◆ **Task brief**: Every line below that has "pela" in it should be copied.

Stored data:
++++++++++++++++++++
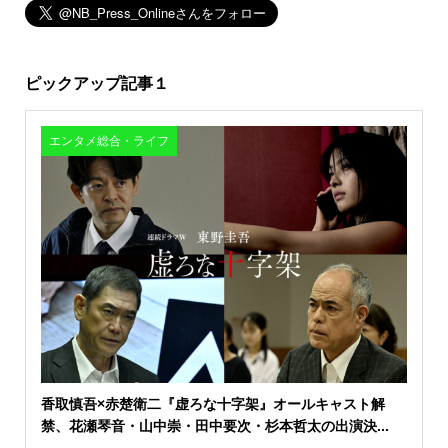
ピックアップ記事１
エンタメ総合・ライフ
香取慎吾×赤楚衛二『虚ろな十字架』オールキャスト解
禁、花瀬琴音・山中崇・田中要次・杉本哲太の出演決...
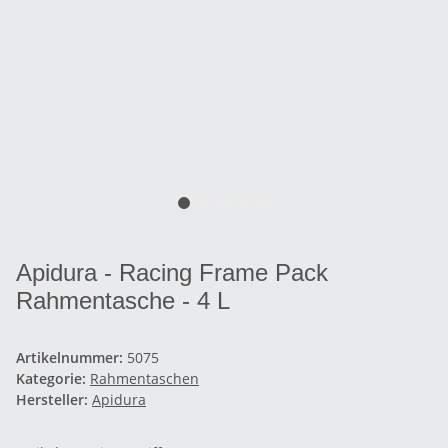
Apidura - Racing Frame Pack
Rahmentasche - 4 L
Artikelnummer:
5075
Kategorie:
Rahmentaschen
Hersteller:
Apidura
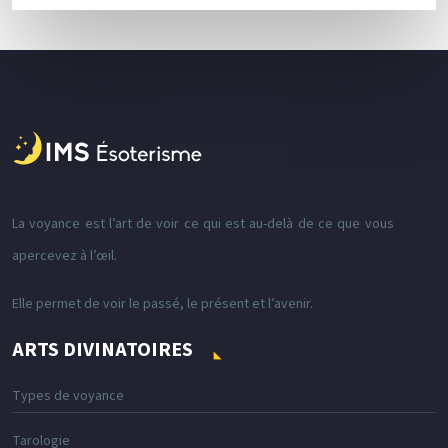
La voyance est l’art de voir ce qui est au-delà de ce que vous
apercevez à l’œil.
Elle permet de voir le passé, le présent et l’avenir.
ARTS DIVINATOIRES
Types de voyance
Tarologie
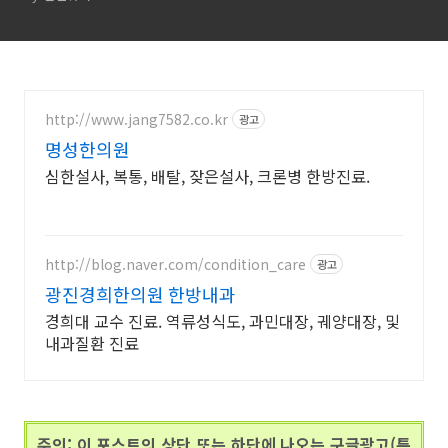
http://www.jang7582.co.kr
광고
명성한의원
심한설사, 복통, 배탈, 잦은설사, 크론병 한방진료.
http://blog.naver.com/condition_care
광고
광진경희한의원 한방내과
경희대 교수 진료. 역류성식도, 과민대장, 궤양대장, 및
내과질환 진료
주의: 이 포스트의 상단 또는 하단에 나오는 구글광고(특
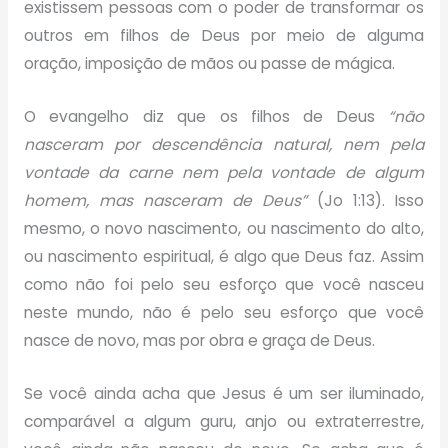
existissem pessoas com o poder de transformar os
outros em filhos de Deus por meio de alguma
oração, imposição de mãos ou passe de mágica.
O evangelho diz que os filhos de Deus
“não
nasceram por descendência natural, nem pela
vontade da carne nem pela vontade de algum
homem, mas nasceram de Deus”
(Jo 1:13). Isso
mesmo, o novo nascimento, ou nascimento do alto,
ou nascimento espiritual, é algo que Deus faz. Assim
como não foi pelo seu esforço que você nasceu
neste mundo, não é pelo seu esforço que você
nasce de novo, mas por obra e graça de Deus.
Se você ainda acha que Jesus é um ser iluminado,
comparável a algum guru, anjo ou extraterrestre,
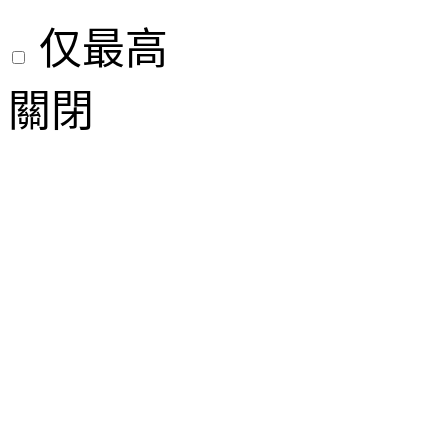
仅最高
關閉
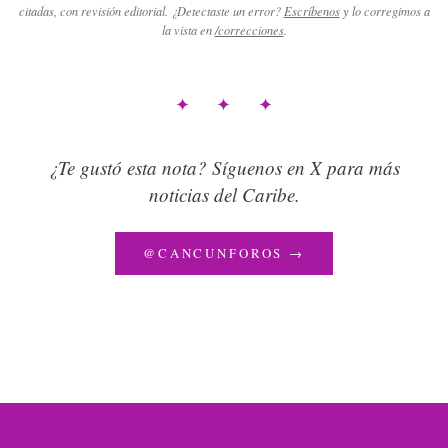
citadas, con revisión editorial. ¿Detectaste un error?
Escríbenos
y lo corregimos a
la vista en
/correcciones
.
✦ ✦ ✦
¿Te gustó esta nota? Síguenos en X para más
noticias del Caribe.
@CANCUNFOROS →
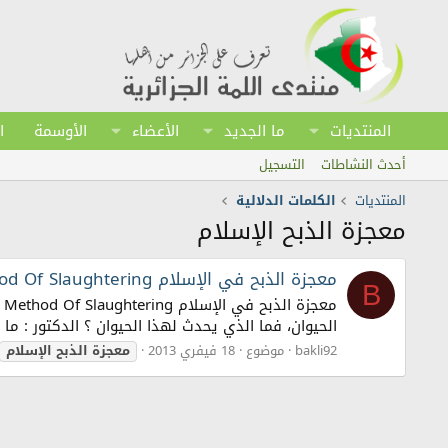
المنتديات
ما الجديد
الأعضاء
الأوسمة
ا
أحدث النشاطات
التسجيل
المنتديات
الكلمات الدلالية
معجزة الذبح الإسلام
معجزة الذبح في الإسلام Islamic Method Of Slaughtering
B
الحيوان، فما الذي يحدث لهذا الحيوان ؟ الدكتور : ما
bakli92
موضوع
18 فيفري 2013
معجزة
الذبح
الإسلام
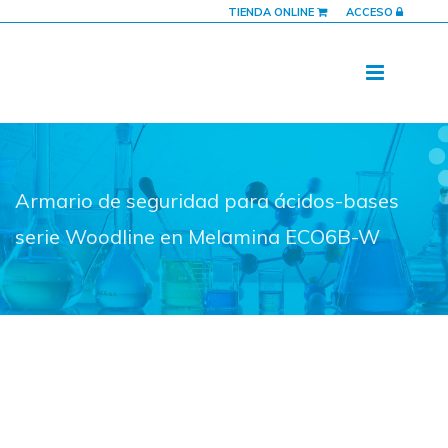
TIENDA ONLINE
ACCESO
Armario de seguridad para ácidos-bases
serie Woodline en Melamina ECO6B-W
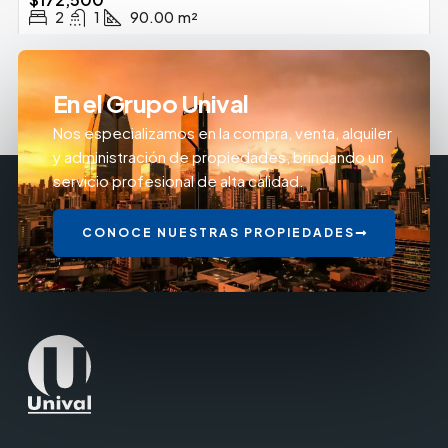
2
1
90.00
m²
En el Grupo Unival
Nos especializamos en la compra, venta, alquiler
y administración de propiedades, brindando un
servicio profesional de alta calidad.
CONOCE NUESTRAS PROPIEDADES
++++++++++++++++++++
◆ **Solution for this problem**:
nasceram por descendência natural, nem pela
vontade da carne nem pela vontade de algum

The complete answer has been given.